Case di Campagna - Porta

Le case di campagna nascono quasi esclusivamente come luoghi di lavoro, ci si va soprattutto per badare alle necessità dei raccolti. I contadini si svegliano all’alba e raggiungono i propri poderi, ove la casa è soprattutto luogo ove ricoverare attrezzature ed arnesi di lavoro, ove custodire trattori, scale, panieri e cesoie, carri per la raccolta dell’uva. Ma la casa è anche porto sicuro, ove riposarsi con la famiglia e gli amici dopo le fatiche della vendemmia: da qui la vista della campagna è estremamente riposante, capre e pecore dappertutto che pascolano tranquille danno l’idea della serenità.

Case di Campagna - Scala

Pochi gli elementi d’arredo, quasi tutti di recupero, un po’ vintage, e sia all’interno ma soprattutto all’esterno sedie, sdraio e qualche amaca invitano alla pennichella, all’ozio post prandiale. Se c’è una differenza sostanziale tra una casa qualunque ed una in campagna è l’importanza degli spazi comuni.
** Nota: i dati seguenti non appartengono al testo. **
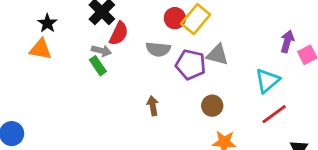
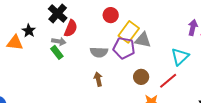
yellow rectangle: (196, 19) -> (129, 32), moved
black star: (47, 23) -> (29, 31), moved
gray semicircle: (158, 49) -> (99, 52), moved
red line: (274, 114) -> (168, 81), moved

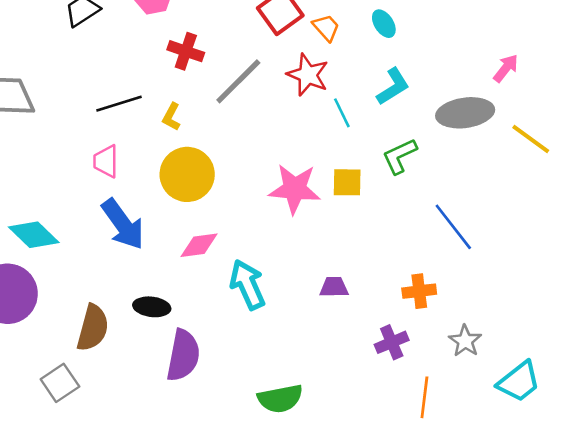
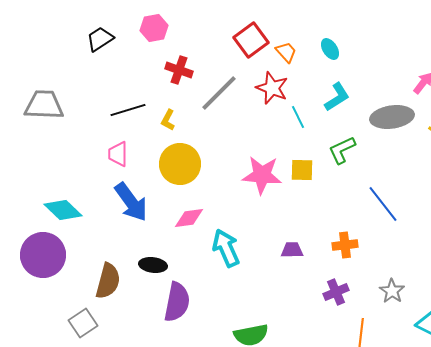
orange cross: (419, 291) -> (345, 245), moved

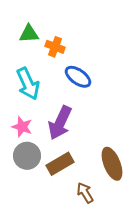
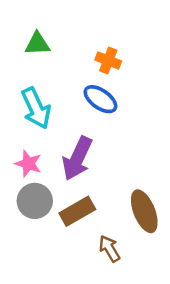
orange cross: (55, 47) -> (108, 61), moved

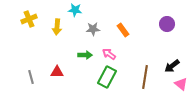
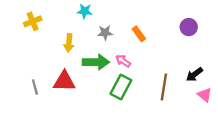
yellow arrow: (57, 27) -> (69, 43), moved
green arrow: (85, 55) -> (96, 62), size x1.6
red triangle: (57, 72) -> (64, 81), size x1.5

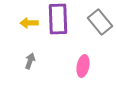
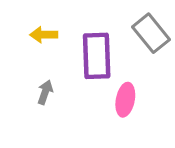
purple rectangle: (58, 19) -> (97, 56), moved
Qui infatti si vive più uniti e vicini, e per questo c’è sempre un ambiente assai ampio, uno spazio comune, interno ed esterno, che garantisce la convivialità, come in una sorta di salotto all’aria aperta, all’insegna di un’atmosfera slow e rilassata.  

Case di Campagna

Con il preciso intento di recuperare e condividere i valori più autentici della ruralità del territorio e della sua comunità, Mandrarossa ha messo in piedi un sistema di ospitalità unico, originale ed autentico, basato sull’accoglienza proprio nelle case dei contadini, dove è possibile pranzare insieme alla famiglia, assaggiando i piatti semplici e quotidiani della tradizione del territorio. Un modo nuovo di vivere la vacanza per concedersi, ogni volta che ne sente il bisogno, una pausa di campagna, e vivere il proprio tempo libero come un evento emozionale ricco di esperienza.

Case di Campagna - Scala

Appagando il desiderio di ritornare ai valori della natura, ai piaceri della vita agreste, a recuperare un patrimonio fondamentale per l’equilibrio dell’uomo, godendo della proverbiale ospitalità e disponibilità della gente di campagna, di luoghi  a misura d’uomo, spazi dove ritemprarsi e rigenerarsi, all’insegna della tranquillità e del relax. Inoltre, in una delle più belle case di campagna, Casa Natoli, in contrada Bertolino, bellissimo baglio del 1830, tipico esempio di casa di campagna padronale, oggi ha sede la Cucina Mandrarossa. Ad incantare sono soprattutto gli affreschi interni, il suo ampio cortile lastricato e la “floretta”, un  giardino di arbusti secolari e palme. 

Porta Tenda Casa di Campagna

Qui Mandrarossa organizza una Scuola di Cucina Contadina, Degustazioni, Laboratori terra, cibo e vino del territorio. In degustazione è possibile apprezzare i vini territoriali di Mandrarossa, prodotti con le uve provenienti dalle omonime e vocate contrade: Bonera, blend di Nero d’Avola e Cabernet Franc, ove autoctono ed internazionale si fondono, dando vita ad un rosso intenso e morbido; Timperosse, che reca il nome dal colore rossastro della terra, la “timpa”, un Petit Verdot in purezza dagli intensi profumi di frutta rossa matura; Urra di Mare, un  fresco ed aromatico Sauvignon Blanc in purezza, vino bianco dal nome particolarmente evocativo, che reca con se tutta la salinità dei suoli in cui la vigna e’ stata piantata ed affonda le sue radici; Santannella, aromatico, complesso ed equilibrato, frutto di attente sperimentazioni in vigna, affascinante blend di cultivar a bacca bianca quali il Fiano e lo Chenin Blanc; Cavadiserpe, da uve Nero d’Avola e  Alicante Bouschet, che insieme danno vita ad un rosso piacevole ed armonico, ma dal carattere deciso e profumi persistenti.